Scan the listing for the word "personal", and copy out each line where it is found.

Data supplied
* * * * * * *

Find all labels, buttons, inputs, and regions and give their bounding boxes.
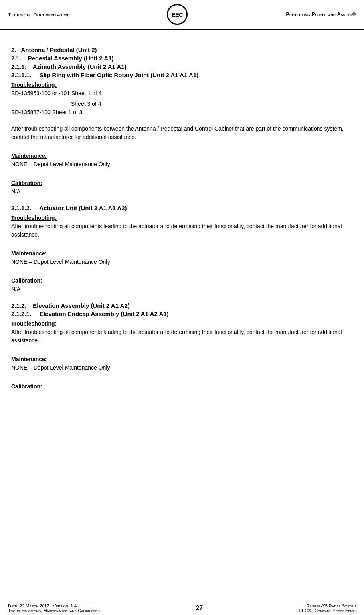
calibration-label-3: Calibration:	[11, 383, 353, 390]
header-left-title: Technical Documentation	[8, 12, 68, 18]
section-2121-heading: 2.1.2.1. Elevation Endcap Assembly (Unit…	[11, 310, 353, 317]
section-21-heading: 2.1. Pedestal Assembly (Unit 2 A1)	[11, 55, 353, 62]
calibration-label-2: Calibration:	[11, 277, 353, 284]
header-right-title: Protecting People and Assets®	[286, 12, 356, 17]
eec-logo: EEC	[167, 4, 188, 25]
calibration-label-1: Calibration:	[11, 180, 353, 186]
troubleshooting-label-1: Troubleshooting:	[11, 82, 353, 88]
maintenance-body-2: NONE – Depot Level Maintenance Only	[11, 258, 353, 266]
trouble-body-2: After troubleshooting all components lea…	[11, 222, 353, 239]
maintenance-label-2: Maintenance:	[11, 250, 353, 257]
section-2112-heading: 2.1.1.2. Actuator Unit (Unit 2 A1 A1 A2)	[11, 205, 353, 211]
trouble-body-3: After troubleshooting all components lea…	[11, 328, 353, 345]
calibration-body-2: N/A	[11, 285, 353, 293]
header-logo: EEC	[167, 4, 188, 25]
sd-line3: SD-135887-100 Sheet 1 of 3	[11, 108, 353, 117]
footer-page-number: 27	[196, 605, 203, 612]
footer-doc-type: Troubleshooting, Maintenance, and Calibr…	[8, 608, 100, 613]
section-2111-heading: 2.1.1.1. Slip Ring with Fiber Optic Rota…	[11, 72, 353, 78]
troubleshooting-label-2: Troubleshooting:	[11, 215, 353, 221]
maintenance-body-1: NONE – Depot Level Maintenance Only	[11, 160, 353, 169]
maintenance-label-1: Maintenance:	[11, 153, 353, 159]
footer-right: Ranger-X5 Radar System EEC® | Company Pr…	[299, 603, 356, 613]
page-footer: Date: 22 March 2017 | Version: 1.4 Troub…	[0, 601, 364, 615]
main-content: 2. Antenna / Pedestal (Unit 2) 2.1. Pede…	[0, 30, 364, 395]
sd-line1: SD-135953-100 or -101 Sheet 1 of 4	[11, 89, 353, 98]
section-211-heading: 2.1.1. Azimuth Assembly (Unit 2 A1 A1)	[11, 63, 353, 70]
footer-date: Date: 22 March 2017 | Version: 1.4	[8, 603, 100, 608]
section-2-heading: 2. Antenna / Pedestal (Unit 2)	[11, 46, 353, 53]
trouble-body-1: After troubleshooting all components bet…	[11, 125, 353, 141]
footer-system-name: Ranger-X5 Radar System	[299, 603, 356, 608]
page-header: Technical Documentation EEC Protecting P…	[0, 0, 364, 30]
sd-line2: Sheet 3 of 4	[11, 100, 353, 108]
footer-company: EEC® | Company Proprietary	[299, 608, 356, 613]
footer-left: Date: 22 March 2017 | Version: 1.4 Troub…	[8, 603, 100, 613]
maintenance-label-3: Maintenance:	[11, 356, 353, 362]
section-212-heading: 2.1.2. Elevation Assembly (Unit 2 A1 A2)	[11, 302, 353, 309]
troubleshooting-label-3: Troubleshooting:	[11, 320, 353, 327]
maintenance-body-3: NONE – Depot Level Maintenance Only	[11, 364, 353, 372]
calibration-body-1: N/A	[11, 187, 353, 196]
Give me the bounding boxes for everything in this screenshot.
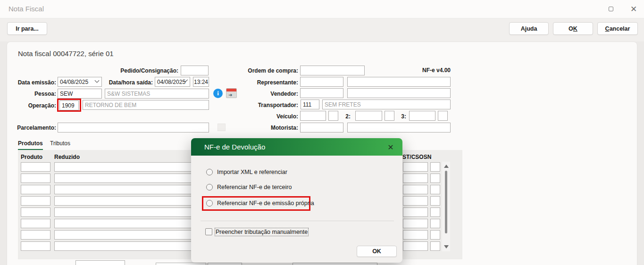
restore-button[interactable]	[603, 3, 619, 15]
ok-label: OK	[569, 25, 577, 32]
scroll-down-icon[interactable]	[444, 245, 449, 248]
ordem-compra-input[interactable]	[300, 66, 365, 75]
representante-code-input[interactable]	[300, 77, 343, 87]
grid-aux-input[interactable]	[430, 174, 440, 183]
motorista-label: Motorista:	[259, 124, 298, 132]
pessoa-name-input[interactable]	[105, 89, 209, 99]
veiculo-label: Veículo:	[259, 113, 298, 120]
ordem-compra-label: Ordem de compra:	[245, 67, 298, 75]
help-label: Ajuda	[521, 25, 537, 32]
tab-tributos[interactable]: Tributos	[50, 140, 70, 149]
checkbox-icon	[205, 228, 212, 235]
grid-st-csosn-input[interactable]	[403, 241, 428, 251]
grid-st-csosn-input[interactable]	[403, 185, 428, 194]
nfe-version-text: NF-e v4.00	[415, 67, 451, 74]
veiculo1-uf-input[interactable]	[328, 111, 338, 121]
cutoff-field[interactable]	[156, 263, 206, 265]
data-emissao-label: Data emissão:	[14, 79, 56, 86]
grid-produto-input[interactable]	[21, 207, 50, 217]
dialog-close-button[interactable]: ✕	[385, 142, 396, 152]
motorista-name-input[interactable]	[347, 123, 451, 132]
grid-produto-input[interactable]	[21, 230, 50, 240]
grid-aux-input[interactable]	[430, 185, 440, 194]
dialog-ok-button[interactable]: OK	[357, 246, 397, 257]
operacao-name-input[interactable]	[83, 100, 209, 110]
vendedor-name-input[interactable]	[347, 88, 451, 98]
grid-produto-input[interactable]	[21, 219, 50, 228]
motorista-code-input[interactable]	[300, 123, 343, 132]
veiculo1-input[interactable]	[300, 111, 326, 121]
grid-aux-input[interactable]	[430, 219, 440, 228]
grid-scrollbar[interactable]	[442, 162, 450, 251]
radio-label: Referenciar NF-e de terceiro	[217, 184, 292, 190]
data-emissao-value: 04/08/2025	[60, 79, 95, 85]
close-window-button[interactable]: ✕	[626, 3, 642, 15]
tab-produtos[interactable]: Produtos	[18, 140, 43, 150]
vendedor-code-input[interactable]	[300, 88, 343, 98]
parcelamento-input[interactable]	[58, 123, 209, 132]
grid-aux-input[interactable]	[430, 162, 440, 172]
grid-aux-input[interactable]	[430, 230, 440, 240]
dialog-header: NF-e de Devolução ✕	[191, 138, 402, 156]
dialog-title: NF-e de Devolução	[204, 143, 265, 151]
data-saida-value: 04/08/2025	[157, 79, 185, 85]
pedido-input[interactable]	[181, 66, 209, 75]
veiculo2-uf-input[interactable]	[385, 111, 394, 121]
radio-referenciar-terceiro[interactable]: Referenciar NF-e de terceiro	[206, 184, 292, 190]
veiculo3-input[interactable]	[409, 111, 435, 121]
page-title: Nota fiscal 00047722, série 01	[18, 50, 114, 58]
pessoa-code-input[interactable]	[58, 89, 102, 99]
cutoff-field[interactable]	[208, 263, 242, 265]
grid-st-csosn-input[interactable]	[403, 230, 428, 240]
grid-produto-input[interactable]	[21, 185, 50, 194]
parcelamento-label: Parcelamento:	[14, 124, 56, 132]
toolbar: Ir para... Ajuda OK Cancelar	[0, 18, 644, 41]
data-saida-combobox[interactable]: 04/08/2025	[155, 77, 190, 87]
preencher-tributacao-checkbox[interactable]: Preencher tributação manualmente	[205, 228, 308, 235]
help-button[interactable]: Ajuda	[509, 22, 549, 35]
radio-label: Importar XML e referenciar	[217, 169, 287, 175]
grid-st-csosn-input[interactable]	[403, 207, 428, 217]
grid-aux-input[interactable]	[430, 241, 440, 251]
cancel-button[interactable]: Cancelar	[597, 22, 638, 35]
grid-st-csosn-input[interactable]	[403, 219, 428, 228]
representante-label: Representante:	[245, 79, 298, 86]
radio-importar-xml[interactable]: Importar XML e referenciar	[206, 169, 287, 175]
data-emissao-combobox[interactable]: 04/08/2025	[58, 77, 102, 87]
nota-fiscal-window: Nota Fiscal ✕ Ir para... Ajuda OK Cancel…	[0, 0, 644, 265]
scroll-up-icon[interactable]	[444, 165, 449, 168]
radio-icon	[206, 200, 213, 207]
grid-st-csosn-input[interactable]	[403, 162, 428, 172]
veiculo2-input[interactable]	[355, 111, 382, 121]
ok-button[interactable]: OK	[553, 22, 593, 35]
grid-st-csosn-input[interactable]	[403, 174, 428, 183]
cutoff-field[interactable]	[293, 263, 377, 265]
grid-aux-input[interactable]	[430, 207, 440, 217]
radio-referenciar-propria[interactable]: Referenciar NF-e de emissão própria	[206, 200, 314, 207]
calendar-schedule-button[interactable]: ➜	[226, 88, 237, 98]
grid-produto-input[interactable]	[21, 241, 50, 251]
cutoff-button[interactable]	[75, 260, 125, 265]
go-to-button[interactable]: Ir para...	[7, 22, 47, 35]
radio-icon	[206, 184, 213, 190]
parcelamento-aux-button[interactable]	[217, 124, 226, 131]
grid-st-csosn-input[interactable]	[403, 196, 428, 206]
hora-saida-input[interactable]	[193, 77, 209, 87]
grid-aux-input[interactable]	[430, 196, 440, 206]
operacao-label: Operação:	[14, 102, 56, 109]
transportador-code-input[interactable]	[301, 99, 319, 109]
close-icon: ✕	[387, 143, 393, 152]
chevron-down-icon	[95, 78, 100, 83]
transportador-label: Transportador:	[245, 101, 298, 109]
grid-produto-input[interactable]	[21, 174, 50, 183]
grid-produto-input[interactable]	[21, 162, 50, 172]
representante-name-input[interactable]	[347, 77, 451, 87]
transportador-name-input[interactable]	[322, 99, 451, 109]
info-icon[interactable]: i	[213, 89, 223, 98]
vendedor-label: Vendedor:	[245, 90, 298, 98]
operacao-code-input[interactable]	[59, 100, 79, 110]
veiculo2-label: 2:	[342, 113, 351, 120]
grid-produto-input[interactable]	[21, 196, 50, 206]
veiculo3-uf-input[interactable]	[438, 111, 448, 121]
scrollbar-thumb[interactable]	[445, 171, 447, 233]
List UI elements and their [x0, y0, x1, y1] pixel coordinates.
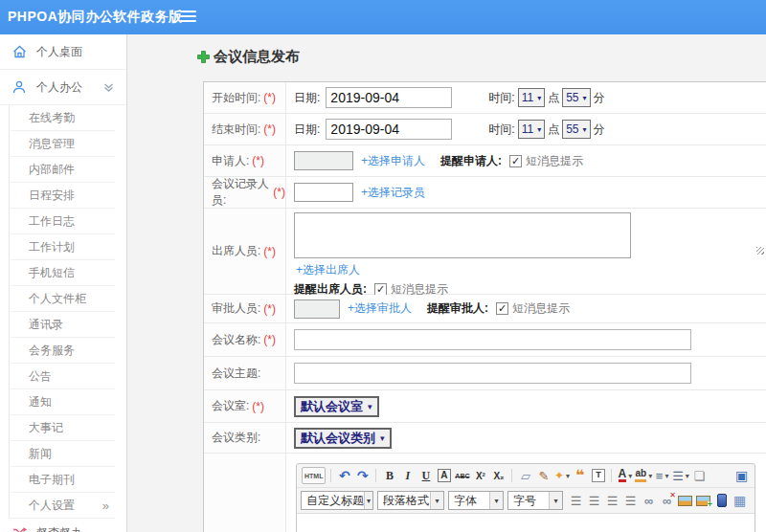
format-brush-icon[interactable]: ✦ [554, 469, 564, 482]
select-applicant-link[interactable]: +选择申请人 [361, 153, 425, 169]
strikethrough-icon[interactable]: ABC [454, 467, 470, 484]
sidebar-item-work-plan[interactable]: 工作计划 [10, 234, 126, 260]
undo-icon[interactable]: ↶ [336, 467, 352, 484]
chevron-double-down-icon[interactable] [103, 82, 114, 93]
sidebar-item-meeting-service[interactable]: 会务服务 [10, 338, 126, 364]
rich-text-editor: HTML ↶ ↷ B I U A ABC X² X₂ [296, 463, 755, 532]
clean-format-icon[interactable]: ✎ [535, 467, 552, 484]
sidebar: 个人桌面 个人办公 在线考勤 消息管理 内部邮件 日程安排 工作日志 工作计划 … [0, 34, 127, 532]
insert-link-icon[interactable]: ∞ [641, 492, 657, 509]
form-row-end-time: 结束时间:(*) 日期: 时间: 11▾ 点 55▾ 分 [204, 114, 766, 145]
required-mark: (*) [263, 122, 276, 136]
applicant-input[interactable] [294, 151, 353, 170]
fullscreen-icon[interactable]: ▣ [733, 467, 750, 484]
sidebar-item-mobile-sms[interactable]: 手机短信 [10, 260, 126, 286]
meeting-name-input[interactable] [294, 329, 691, 350]
end-date-input[interactable] [326, 119, 452, 140]
meeting-topic-input[interactable] [294, 363, 691, 384]
sidebar-item-work-log[interactable]: 工作日志 [10, 209, 126, 234]
required-mark: (*) [252, 154, 264, 167]
insert-image-icon[interactable] [677, 492, 693, 509]
form-row-meeting-room: 会议室:(*) 默认会议室▾ [204, 390, 766, 423]
form-row-recorder: 会议记录人员:(*) +选择记录员 [204, 177, 766, 209]
insert-media-icon[interactable] [713, 492, 730, 509]
meeting-room-select[interactable]: 默认会议室▾ [294, 396, 379, 417]
approver-sms-checkbox[interactable]: ✓ [496, 302, 508, 315]
applicant-sms-checkbox[interactable]: ✓ [509, 155, 522, 167]
menu-icon[interactable] [180, 11, 196, 25]
align-left-icon[interactable]: ☰ [568, 492, 584, 509]
remind-applicant-label: 提醒申请人: [440, 153, 502, 169]
blockquote-icon[interactable]: ❝ [572, 467, 588, 484]
paragraph-format-combo[interactable]: 段落格式▾ [377, 491, 444, 510]
highlight-color-icon[interactable]: ab [635, 469, 646, 482]
align-right-icon[interactable]: ☰ [604, 492, 620, 509]
unordered-list-icon[interactable]: ☰ [672, 469, 684, 483]
select-attendees-link[interactable]: +选择出席人 [296, 263, 360, 277]
superscript-icon[interactable]: X² [472, 467, 488, 484]
dropdown-arrow-icon: ▾ [430, 492, 443, 509]
sidebar-submenu: 在线考勤 消息管理 内部邮件 日程安排 工作日志 工作计划 手机短信 个人文件柜… [9, 105, 126, 519]
font-size-combo[interactable]: 字号▾ [507, 491, 563, 510]
redo-icon[interactable]: ↷ [354, 467, 371, 484]
sidebar-item-personal-settings[interactable]: 个人设置 » [10, 493, 126, 519]
dropdown-arrow-icon: ▾ [549, 492, 562, 509]
sidebar-item-e-journal[interactable]: 电子期刊 [10, 467, 126, 493]
ordered-list-icon[interactable]: ≡ [656, 469, 664, 483]
sidebar-item-personal-desktop[interactable]: 个人桌面 [0, 34, 126, 70]
custom-title-combo[interactable]: 自定义标题▾ [301, 491, 373, 510]
page-title-text: 会议信息发布 [214, 48, 300, 66]
start-hour-select[interactable]: 11▾ [518, 88, 545, 107]
editor-content-area[interactable] [297, 513, 755, 532]
form-row-editor: HTML ↶ ↷ B I U A ABC X² X₂ [204, 454, 766, 532]
attendees-textarea[interactable] [294, 212, 631, 258]
insert-table-icon[interactable]: ▦ [732, 492, 748, 509]
eraser-icon[interactable]: ▱ [517, 467, 533, 484]
start-minute-select[interactable]: 55▾ [562, 88, 590, 107]
font-color-icon[interactable]: A [619, 469, 627, 482]
end-minute-select[interactable]: 55▾ [562, 120, 590, 139]
sidebar-item-personal-cabinet[interactable]: 个人文件柜 [10, 286, 126, 312]
font-style-icon[interactable]: A [438, 469, 450, 482]
sidebar-item-news[interactable]: 新闻 [10, 441, 126, 467]
sms-hint-label: 短消息提示 [512, 300, 570, 317]
italic-icon[interactable]: I [399, 467, 416, 484]
sidebar-item-supervision[interactable]: 督查督办 » [0, 519, 126, 532]
sidebar-item-memorabilia[interactable]: 大事记 [10, 415, 126, 441]
dropdown-arrow-icon: ▾ [648, 472, 652, 480]
remove-link-icon[interactable]: ∞✕ [659, 492, 675, 509]
dropdown-arrow-icon: ▾ [583, 125, 587, 134]
font-family-combo[interactable]: 字体▾ [448, 491, 504, 510]
resize-handle[interactable] [756, 247, 764, 255]
sidebar-item-personal-office[interactable]: 个人办公 [0, 70, 126, 105]
sidebar-item-internal-mail[interactable]: 内部邮件 [10, 157, 126, 183]
sidebar-item-online-attendance[interactable]: 在线考勤 [10, 105, 126, 131]
subscript-icon[interactable]: X₂ [490, 467, 507, 484]
align-justify-icon[interactable]: ☰ [622, 492, 639, 509]
paste-icon[interactable]: T [592, 469, 605, 482]
new-page-icon[interactable]: ❏ [691, 467, 708, 484]
select-recorder-link[interactable]: +选择记录员 [361, 185, 425, 201]
underline-icon[interactable]: U [417, 467, 434, 484]
html-source-icon[interactable]: HTML [302, 467, 326, 484]
start-date-input[interactable] [326, 87, 452, 108]
sidebar-item-notice[interactable]: 通知 [10, 389, 126, 415]
dropdown-arrow-icon: ▾ [368, 402, 372, 411]
sidebar-item-message-management[interactable]: 消息管理 [10, 131, 126, 157]
select-approver-link[interactable]: +选择审批人 [348, 300, 412, 317]
sms-hint-label: 短消息提示 [526, 153, 583, 169]
sidebar-item-label: 个人桌面 [36, 44, 82, 60]
dropdown-arrow-icon: ▾ [364, 492, 372, 509]
align-center-icon[interactable]: ☰ [586, 492, 602, 509]
recorder-input[interactable] [294, 183, 353, 202]
approver-input[interactable] [294, 299, 340, 319]
upload-image-icon[interactable]: + [695, 492, 711, 509]
sidebar-item-contacts[interactable]: 通讯录 [10, 312, 126, 338]
sidebar-item-schedule[interactable]: 日程安排 [10, 183, 126, 209]
sidebar-item-announcement[interactable]: 公告 [10, 364, 126, 389]
end-hour-select[interactable]: 11▾ [518, 120, 545, 139]
dropdown-arrow-icon: ▾ [583, 94, 587, 102]
meeting-category-select[interactable]: 默认会议类别▾ [294, 428, 392, 449]
bold-icon[interactable]: B [381, 467, 397, 484]
chevron-double-right-icon: » [102, 493, 109, 519]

* * * * * * *

Answer to this exercise
sidebar-item-personal-settings[interactable]: 个人设置 » [10, 493, 126, 519]
sidebar-item-personal-desktop[interactable]: 个人桌面 [0, 34, 126, 70]
sidebar-item-personal-cabinet[interactable]: 个人文件柜 [10, 286, 126, 312]
sidebar-item-personal-office[interactable]: 个人办公 [0, 70, 126, 105]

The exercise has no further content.